The same mathematics underlies the Heisenberg uncertainty principle in quantum mechanics: position and momentum are Fourier-conjugate variables, and a particle that’s narrow in position must be broad in momentum (and vice versa). The signals-and-systems version is just the time-frequency form of the same theorem.

A precise version of the tradeoff: for any signal with both a finite spread in time $\Delta t$ and finite spread in frequency $\Delta f$ (measured as standard deviations of $|x(t){|}^2$ and $|X(f){|}^2$), we have $\Delta t\cdot \Delta f\ge 1/(4\pi )$. Equality holds only for Gaussian signals — Gaussians are minimum-uncertainty in this sense.

Practical consequences

Pulse shaping in communications: a short pulse (good time localization, lets you fit many bits per second) requires a broad frequency band. There’s no way around this — narrow pulses need wide spectra. The standard tradeoff: a bit duration $T_b$ requires a bandwidth of order $1/T_b$.
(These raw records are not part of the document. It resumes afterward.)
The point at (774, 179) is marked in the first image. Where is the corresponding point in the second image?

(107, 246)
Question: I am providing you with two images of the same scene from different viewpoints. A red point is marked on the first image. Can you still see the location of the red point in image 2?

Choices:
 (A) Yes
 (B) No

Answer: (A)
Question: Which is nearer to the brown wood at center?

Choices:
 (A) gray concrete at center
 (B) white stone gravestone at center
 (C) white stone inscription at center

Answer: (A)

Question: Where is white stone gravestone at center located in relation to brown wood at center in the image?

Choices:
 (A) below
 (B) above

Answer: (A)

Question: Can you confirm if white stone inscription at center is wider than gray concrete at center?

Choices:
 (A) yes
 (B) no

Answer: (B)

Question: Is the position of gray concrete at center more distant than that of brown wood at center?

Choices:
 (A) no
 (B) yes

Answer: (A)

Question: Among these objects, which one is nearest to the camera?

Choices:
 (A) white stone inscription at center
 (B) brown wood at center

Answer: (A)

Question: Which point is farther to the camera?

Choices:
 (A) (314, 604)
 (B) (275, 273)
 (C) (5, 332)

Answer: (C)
Filter design: a sharp frequency cutoff (narrow rolloff region in frequency) requires a long impulse response in time. A causal filter with brick-wall stopband would need an infinitely long impulse response (which is non-causal, but the principle is the same in the finite case). Sharper cutoff ⟹ longer time response.
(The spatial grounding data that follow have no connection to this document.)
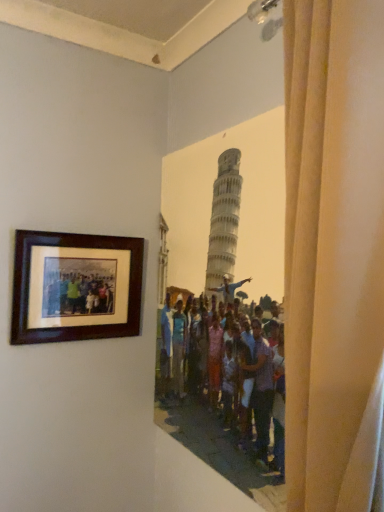 Question: Can you confirm if brown wooden picture frame at upper left is wider than beige fabric curtain at right?

Choices:
 (A) no
 (B) yes

Answer: (A)

Question: Is there a large distance between brown wooden picture frame at upper left and beige fabric curtain at right?

Choices:
 (A) no
 (B) yes

Answer: (A)

Question: Is brown wooden picture frame at upper left further to camera compared to beige fabric curtain at right?

Choices:
 (A) yes
 (B) no

Answer: (A)

Question: Can you confirm if brown wooden picture frame at upper left is thinner than beige fabric curtain at right?

Choices:
 (A) no
 (B) yes

Answer: (B)

Question: Is brown wooden picture frame at upper left shorter than beige fabric curtain at right?

Choices:
 (A) yes
 (B) no

Answer: (A)

Question: Is brown wooden picture frame at upper left taller than beige fabric curtain at right?

Choices:
 (A) no
 (B) yes

Answer: (A)

Question: Does beige fabric curtain at right have a greater width compared to brown wooden picture frame at upper left?

Choices:
 (A) no
 (B) yes

Answer: (B)

Question: Is beige fabric curtain at right not within brown wooden picture frame at upper left?

Choices:
 (A) yes
 (B) no

Answer: (A)

Question: Is beige fabric curtain at right at the left side of brown wooden picture frame at upper left?

Choices:
 (A) yes
 (B) no

Answer: (B)

Question: Can you confirm if beige fabric curtain at right is smaller than brown wooden picture frame at upper left?

Choices:
 (A) yes
 (B) no

Answer: (B)

Question: From the image's perspective, is beige fabric curtain at right beneath brown wooden picture frame at upper left?

Choices:
 (A) yes
 (B) no

Answer: (B)

Question: Is beige fabric curtain at right in front of brown wooden picture frame at upper left?

Choices:
 (A) yes
 (B) no

Answer: (A)

Question: In the image, is brown wooden picture frame at upper left on the left side or the right side of beige fabric curtain at right?

Choices:
 (A) left
 (B) right

Answer: (A) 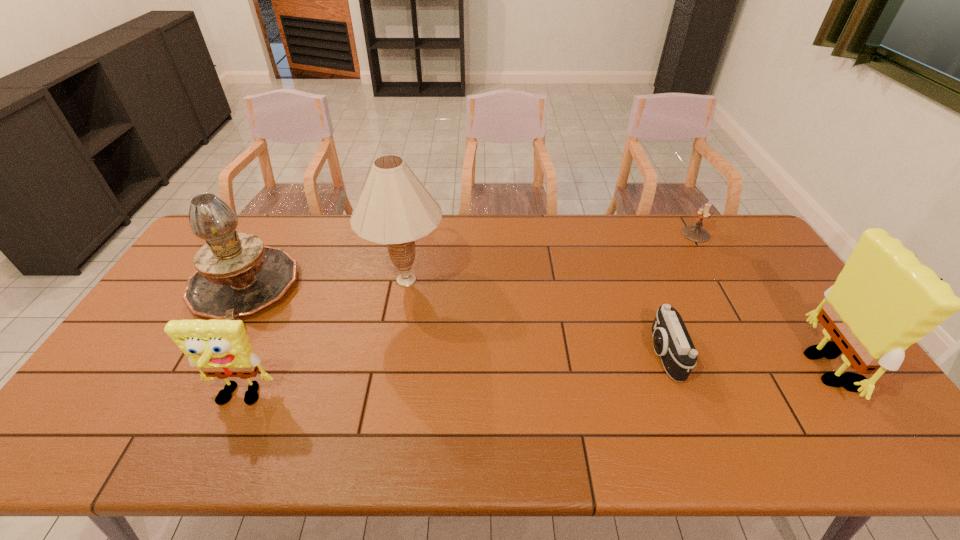 Where is `object situated at the left edge`? The image size is (960, 540). object situated at the left edge is located at coordinates (237, 275).

Where is `sponge situated at the right edge`? sponge situated at the right edge is located at coordinates (884, 300).

Where is `candle holder located in the right edge section of the desktop`? The image size is (960, 540). candle holder located in the right edge section of the desktop is located at coordinates (694, 233).

Where is `object that is at the far left corner`? The image size is (960, 540). object that is at the far left corner is located at coordinates (237, 275).

The width and height of the screenshot is (960, 540). I want to click on object at the far right corner, so click(694, 233).

Locate an element on the screen. The image size is (960, 540). object present at the near right corner is located at coordinates (884, 300).

Find the location of `vacant space at the far edge`. vacant space at the far edge is located at coordinates (347, 241).

At what (x,y) coordinates should I click in order to perform the action: click on vacant space at the near edge. Please return your answer as a coordinate pair (x, y). The width and height of the screenshot is (960, 540). Looking at the image, I should click on (598, 397).

This screenshot has width=960, height=540. Identify the location of blank area at the left edge. (180, 313).

Image resolution: width=960 pixels, height=540 pixels. Identify the location of vacant area at the right edge. (766, 322). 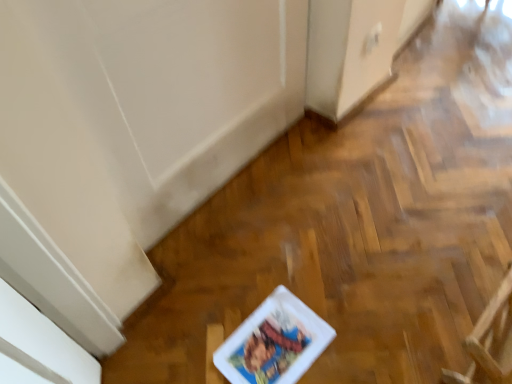 Image resolution: width=512 pixels, height=384 pixels. I want to click on free spot below white glossy comic book at center (from a real-world perspective), so click(268, 342).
Anti-aliasing filters: in Sampling applications, the anti-alias filter has to be sharp enough to block aliases without distorting the signal much. There’s a tradeoff between transition-band width (cleanliness of the cutoff) and filter length (delay introduced).

Smoothness and decay rate

A related principle: smoothness in one domain corresponds to fast decay in the other. A signal that is infinitely differentiable in time (very smooth) has a spectrum that decays faster than any power of $f$. A signal with jumps has a spectrum that decays only as $1/f$. A signal with kinks (continuous but discontinuous derivative) has spectrum decaying as $1/f^2$.

The lesson: rough features in time = slow decay in frequency = lots of high-frequency content. Smooth signals are bandlimited in practice; rough signals are not.